TOKYO -- Japanese electronics maker Nichia has developed laser technology that could make LCD televisions 25% more energy efficient than LED-based TVs, sources told The Nikkei on Tuesday.
The major maker of light-emitting diodes has created a way to produce laser light that is 1,000 times stronger than laser light created through conventional methods, but which uses less power, the sources said.
The company, based in Tokushima Prefecture, implemented semiconductor design changes that made it possible to create a laser system capable of emitting stronger blue and green light. The semiconductor device is made of gallium nitride, the same material used in LEDs.

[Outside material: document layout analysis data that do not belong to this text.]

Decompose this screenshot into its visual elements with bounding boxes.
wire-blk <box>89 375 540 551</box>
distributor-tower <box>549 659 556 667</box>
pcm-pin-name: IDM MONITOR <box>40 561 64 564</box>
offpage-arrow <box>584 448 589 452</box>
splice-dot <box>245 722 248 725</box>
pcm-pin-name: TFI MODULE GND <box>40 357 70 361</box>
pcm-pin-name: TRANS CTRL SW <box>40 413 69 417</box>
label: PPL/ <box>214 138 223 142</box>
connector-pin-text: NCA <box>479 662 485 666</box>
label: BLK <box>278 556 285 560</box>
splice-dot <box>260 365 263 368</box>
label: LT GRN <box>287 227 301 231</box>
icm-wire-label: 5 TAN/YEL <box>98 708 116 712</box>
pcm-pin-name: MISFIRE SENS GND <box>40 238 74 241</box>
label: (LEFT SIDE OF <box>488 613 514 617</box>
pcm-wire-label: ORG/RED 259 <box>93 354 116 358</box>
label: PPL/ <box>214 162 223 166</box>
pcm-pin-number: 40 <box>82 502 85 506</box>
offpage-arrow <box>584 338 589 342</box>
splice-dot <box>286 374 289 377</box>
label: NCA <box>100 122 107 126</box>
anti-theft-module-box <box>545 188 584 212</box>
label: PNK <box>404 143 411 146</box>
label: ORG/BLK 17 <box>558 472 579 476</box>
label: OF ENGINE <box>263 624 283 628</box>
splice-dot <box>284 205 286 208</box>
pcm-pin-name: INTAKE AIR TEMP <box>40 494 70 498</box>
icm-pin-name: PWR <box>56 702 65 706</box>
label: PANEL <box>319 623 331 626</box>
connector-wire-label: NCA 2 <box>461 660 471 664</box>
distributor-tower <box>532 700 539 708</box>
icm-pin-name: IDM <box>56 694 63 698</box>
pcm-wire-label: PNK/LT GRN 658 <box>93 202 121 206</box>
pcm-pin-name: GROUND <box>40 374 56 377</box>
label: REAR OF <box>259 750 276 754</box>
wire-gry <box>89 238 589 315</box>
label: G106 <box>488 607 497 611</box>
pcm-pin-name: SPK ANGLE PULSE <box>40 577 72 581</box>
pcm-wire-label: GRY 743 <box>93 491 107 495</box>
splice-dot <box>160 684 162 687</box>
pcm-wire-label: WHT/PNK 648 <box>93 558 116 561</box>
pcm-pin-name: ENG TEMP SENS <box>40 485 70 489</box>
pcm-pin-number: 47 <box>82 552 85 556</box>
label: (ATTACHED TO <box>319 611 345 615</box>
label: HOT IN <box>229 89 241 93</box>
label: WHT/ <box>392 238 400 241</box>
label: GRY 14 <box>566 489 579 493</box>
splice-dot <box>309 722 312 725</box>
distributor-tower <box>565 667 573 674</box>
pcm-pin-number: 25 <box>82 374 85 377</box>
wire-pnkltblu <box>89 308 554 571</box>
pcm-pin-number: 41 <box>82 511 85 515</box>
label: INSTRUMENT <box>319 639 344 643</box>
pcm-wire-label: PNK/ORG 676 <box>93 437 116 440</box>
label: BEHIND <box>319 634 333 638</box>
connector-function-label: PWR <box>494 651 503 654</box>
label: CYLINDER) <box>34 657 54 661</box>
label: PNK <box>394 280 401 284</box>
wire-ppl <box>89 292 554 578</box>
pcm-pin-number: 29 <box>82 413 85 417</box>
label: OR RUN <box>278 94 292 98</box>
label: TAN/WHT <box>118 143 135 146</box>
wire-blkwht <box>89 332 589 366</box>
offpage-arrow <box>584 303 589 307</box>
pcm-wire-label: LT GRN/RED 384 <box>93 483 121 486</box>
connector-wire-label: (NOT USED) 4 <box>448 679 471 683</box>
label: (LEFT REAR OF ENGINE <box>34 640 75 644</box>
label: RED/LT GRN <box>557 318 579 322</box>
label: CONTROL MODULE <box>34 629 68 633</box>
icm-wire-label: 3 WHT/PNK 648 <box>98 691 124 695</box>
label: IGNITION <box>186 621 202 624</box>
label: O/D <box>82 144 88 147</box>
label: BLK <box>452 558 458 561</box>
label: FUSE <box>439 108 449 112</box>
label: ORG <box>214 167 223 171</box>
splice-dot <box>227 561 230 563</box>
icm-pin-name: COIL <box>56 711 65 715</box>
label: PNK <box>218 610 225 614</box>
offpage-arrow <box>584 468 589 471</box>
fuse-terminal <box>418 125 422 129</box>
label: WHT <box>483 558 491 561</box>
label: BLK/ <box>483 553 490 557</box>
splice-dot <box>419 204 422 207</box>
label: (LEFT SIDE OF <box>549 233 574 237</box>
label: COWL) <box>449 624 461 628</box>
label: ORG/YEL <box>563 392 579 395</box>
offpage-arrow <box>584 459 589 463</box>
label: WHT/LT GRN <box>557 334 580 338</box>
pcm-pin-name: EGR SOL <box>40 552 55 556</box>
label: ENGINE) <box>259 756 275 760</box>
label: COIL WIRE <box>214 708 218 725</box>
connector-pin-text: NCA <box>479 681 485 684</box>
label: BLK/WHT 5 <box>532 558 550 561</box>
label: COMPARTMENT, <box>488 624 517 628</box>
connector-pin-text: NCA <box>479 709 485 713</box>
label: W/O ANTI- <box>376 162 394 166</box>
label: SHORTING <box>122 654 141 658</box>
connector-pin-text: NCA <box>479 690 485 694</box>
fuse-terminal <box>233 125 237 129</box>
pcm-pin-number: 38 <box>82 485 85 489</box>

Green and blue laser light has traditionally been relatively weak and therefore is not used in many commercially available products. Blu-ray Disc players are one example.

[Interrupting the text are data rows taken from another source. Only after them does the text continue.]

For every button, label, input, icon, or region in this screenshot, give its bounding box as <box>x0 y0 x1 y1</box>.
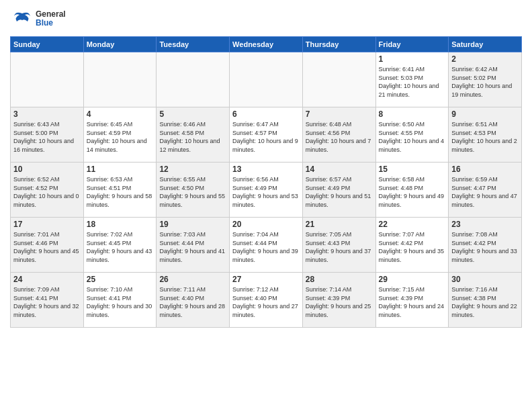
day-number: 25 <box>87 275 154 284</box>
day-info: Sunrise: 6:43 AM Sunset: 5:00 PM Dayligh… <box>13 120 81 154</box>
day-number: 13 <box>232 165 300 174</box>
calendar-day-cell: 6Sunrise: 6:47 AM Sunset: 4:57 PM Daylig… <box>230 107 303 163</box>
weekday-header: Sunday <box>11 37 84 52</box>
day-info: Sunrise: 7:05 AM Sunset: 4:43 PM Dayligh… <box>306 230 373 264</box>
weekday-header: Saturday <box>449 37 522 52</box>
calendar-week-row: 10Sunrise: 6:52 AM Sunset: 4:52 PM Dayli… <box>11 163 522 218</box>
day-info: Sunrise: 7:14 AM Sunset: 4:39 PM Dayligh… <box>306 285 373 319</box>
day-info: Sunrise: 7:11 AM Sunset: 4:40 PM Dayligh… <box>159 285 226 319</box>
logo: General Blue <box>10 7 66 31</box>
calendar-day-cell: 2Sunrise: 6:42 AM Sunset: 5:02 PM Daylig… <box>449 52 522 107</box>
calendar-day-cell <box>302 52 375 107</box>
calendar-day-cell: 14Sunrise: 6:57 AM Sunset: 4:49 PM Dayli… <box>302 163 375 218</box>
day-number: 18 <box>87 220 154 229</box>
day-number: 1 <box>379 54 446 64</box>
day-info: Sunrise: 6:56 AM Sunset: 4:49 PM Dayligh… <box>232 175 300 209</box>
day-info: Sunrise: 7:08 AM Sunset: 4:42 PM Dayligh… <box>451 230 519 264</box>
calendar-day-cell: 8Sunrise: 6:50 AM Sunset: 4:55 PM Daylig… <box>375 107 449 163</box>
day-info: Sunrise: 7:16 AM Sunset: 4:38 PM Dayligh… <box>451 285 519 319</box>
page-header: General Blue <box>10 7 522 31</box>
day-info: Sunrise: 7:15 AM Sunset: 4:39 PM Dayligh… <box>379 285 446 319</box>
calendar-day-cell: 5Sunrise: 6:46 AM Sunset: 4:58 PM Daylig… <box>157 107 230 163</box>
calendar-day-cell: 18Sunrise: 7:02 AM Sunset: 4:45 PM Dayli… <box>83 218 157 273</box>
day-number: 20 <box>232 220 300 229</box>
weekday-header: Friday <box>375 37 449 52</box>
calendar-day-cell: 16Sunrise: 6:59 AM Sunset: 4:47 PM Dayli… <box>449 163 522 218</box>
calendar-day-cell: 22Sunrise: 7:07 AM Sunset: 4:42 PM Dayli… <box>375 218 449 273</box>
day-number: 4 <box>87 109 154 119</box>
day-info: Sunrise: 7:07 AM Sunset: 4:42 PM Dayligh… <box>379 230 446 264</box>
weekday-header: Tuesday <box>157 37 230 52</box>
calendar-page: General Blue SundayMondayTuesdayWednesda… <box>0 0 532 411</box>
calendar-day-cell: 9Sunrise: 6:51 AM Sunset: 4:53 PM Daylig… <box>449 107 522 163</box>
day-info: Sunrise: 6:41 AM Sunset: 5:03 PM Dayligh… <box>379 65 446 99</box>
day-info: Sunrise: 6:52 AM Sunset: 4:52 PM Dayligh… <box>13 175 81 209</box>
weekday-header-row: SundayMondayTuesdayWednesdayThursdayFrid… <box>11 37 522 52</box>
calendar-day-cell: 15Sunrise: 6:58 AM Sunset: 4:48 PM Dayli… <box>375 163 449 218</box>
day-info: Sunrise: 6:47 AM Sunset: 4:57 PM Dayligh… <box>232 120 300 154</box>
calendar-week-row: 1Sunrise: 6:41 AM Sunset: 5:03 PM Daylig… <box>11 52 522 107</box>
day-info: Sunrise: 6:57 AM Sunset: 4:49 PM Dayligh… <box>306 175 373 209</box>
day-info: Sunrise: 7:01 AM Sunset: 4:46 PM Dayligh… <box>13 230 81 264</box>
day-info: Sunrise: 6:51 AM Sunset: 4:53 PM Dayligh… <box>451 120 519 154</box>
calendar-day-cell: 30Sunrise: 7:16 AM Sunset: 4:38 PM Dayli… <box>449 273 522 328</box>
logo-text-blue: Blue <box>36 19 66 28</box>
day-info: Sunrise: 6:55 AM Sunset: 4:50 PM Dayligh… <box>159 175 226 209</box>
day-number: 27 <box>232 275 300 284</box>
day-number: 22 <box>379 220 446 229</box>
weekday-header: Wednesday <box>230 37 303 52</box>
day-number: 24 <box>13 275 81 284</box>
calendar-day-cell: 26Sunrise: 7:11 AM Sunset: 4:40 PM Dayli… <box>157 273 230 328</box>
calendar-day-cell <box>83 52 157 107</box>
day-number: 11 <box>87 165 154 174</box>
day-number: 26 <box>159 275 226 284</box>
calendar-day-cell: 28Sunrise: 7:14 AM Sunset: 4:39 PM Dayli… <box>302 273 375 328</box>
calendar-day-cell: 24Sunrise: 7:09 AM Sunset: 4:41 PM Dayli… <box>11 273 84 328</box>
day-info: Sunrise: 6:58 AM Sunset: 4:48 PM Dayligh… <box>379 175 446 209</box>
logo-bird-icon <box>10 7 34 31</box>
calendar-day-cell: 4Sunrise: 6:45 AM Sunset: 4:59 PM Daylig… <box>83 107 157 163</box>
day-info: Sunrise: 7:02 AM Sunset: 4:45 PM Dayligh… <box>87 230 154 264</box>
calendar-week-row: 3Sunrise: 6:43 AM Sunset: 5:00 PM Daylig… <box>11 107 522 163</box>
calendar-day-cell: 7Sunrise: 6:48 AM Sunset: 4:56 PM Daylig… <box>302 107 375 163</box>
calendar-day-cell <box>230 52 303 107</box>
calendar-day-cell: 12Sunrise: 6:55 AM Sunset: 4:50 PM Dayli… <box>157 163 230 218</box>
weekday-header: Monday <box>83 37 157 52</box>
day-number: 8 <box>379 109 446 119</box>
calendar-day-cell: 27Sunrise: 7:12 AM Sunset: 4:40 PM Dayli… <box>230 273 303 328</box>
day-number: 5 <box>159 109 226 119</box>
day-number: 12 <box>159 165 226 174</box>
calendar-day-cell: 29Sunrise: 7:15 AM Sunset: 4:39 PM Dayli… <box>375 273 449 328</box>
weekday-header: Thursday <box>302 37 375 52</box>
calendar-day-cell <box>157 52 230 107</box>
calendar-week-row: 24Sunrise: 7:09 AM Sunset: 4:41 PM Dayli… <box>11 273 522 328</box>
day-number: 29 <box>379 275 446 284</box>
day-number: 30 <box>451 275 519 284</box>
day-info: Sunrise: 6:46 AM Sunset: 4:58 PM Dayligh… <box>159 120 226 154</box>
day-info: Sunrise: 7:09 AM Sunset: 4:41 PM Dayligh… <box>13 285 81 319</box>
calendar-day-cell <box>11 52 84 107</box>
calendar-day-cell: 23Sunrise: 7:08 AM Sunset: 4:42 PM Dayli… <box>449 218 522 273</box>
day-number: 2 <box>451 54 519 64</box>
calendar-week-row: 17Sunrise: 7:01 AM Sunset: 4:46 PM Dayli… <box>11 218 522 273</box>
day-number: 10 <box>13 165 81 174</box>
day-number: 15 <box>379 165 446 174</box>
day-info: Sunrise: 7:04 AM Sunset: 4:44 PM Dayligh… <box>232 230 300 264</box>
calendar-day-cell: 11Sunrise: 6:53 AM Sunset: 4:51 PM Dayli… <box>83 163 157 218</box>
day-number: 16 <box>451 165 519 174</box>
day-number: 14 <box>306 165 373 174</box>
day-number: 6 <box>232 109 300 119</box>
calendar-day-cell: 10Sunrise: 6:52 AM Sunset: 4:52 PM Dayli… <box>11 163 84 218</box>
calendar-day-cell: 21Sunrise: 7:05 AM Sunset: 4:43 PM Dayli… <box>302 218 375 273</box>
logo-container: General Blue <box>10 7 66 31</box>
day-info: Sunrise: 6:50 AM Sunset: 4:55 PM Dayligh… <box>379 120 446 154</box>
calendar-day-cell: 20Sunrise: 7:04 AM Sunset: 4:44 PM Dayli… <box>230 218 303 273</box>
calendar-day-cell: 1Sunrise: 6:41 AM Sunset: 5:03 PM Daylig… <box>375 52 449 107</box>
day-info: Sunrise: 7:03 AM Sunset: 4:44 PM Dayligh… <box>159 230 226 264</box>
day-number: 9 <box>451 109 519 119</box>
calendar-day-cell: 25Sunrise: 7:10 AM Sunset: 4:41 PM Dayli… <box>83 273 157 328</box>
calendar-day-cell: 3Sunrise: 6:43 AM Sunset: 5:00 PM Daylig… <box>11 107 84 163</box>
day-number: 3 <box>13 109 81 119</box>
day-number: 17 <box>13 220 81 229</box>
day-info: Sunrise: 6:48 AM Sunset: 4:56 PM Dayligh… <box>306 120 373 154</box>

Because laser light has a uniform wavelength, it can be projected in a straight line. Unlike light created by LEDs, laser light does not get diffused and thus can illuminate liquid crystal display TVs and PC monitors with far less power when used as backlighting -- up to 50% in the case of PCs.
Mitsubishi Electric and other companies have already developed red semiconductor lasers that can emit a strong light, but until now there had been no such system for green and blue lasers. Nichia's breakthrough means semiconductor laser light is now available in the three primary colors.
Nichia has begun shipping samples to consumer electronics makers and aims to commercialize the technology by 2016.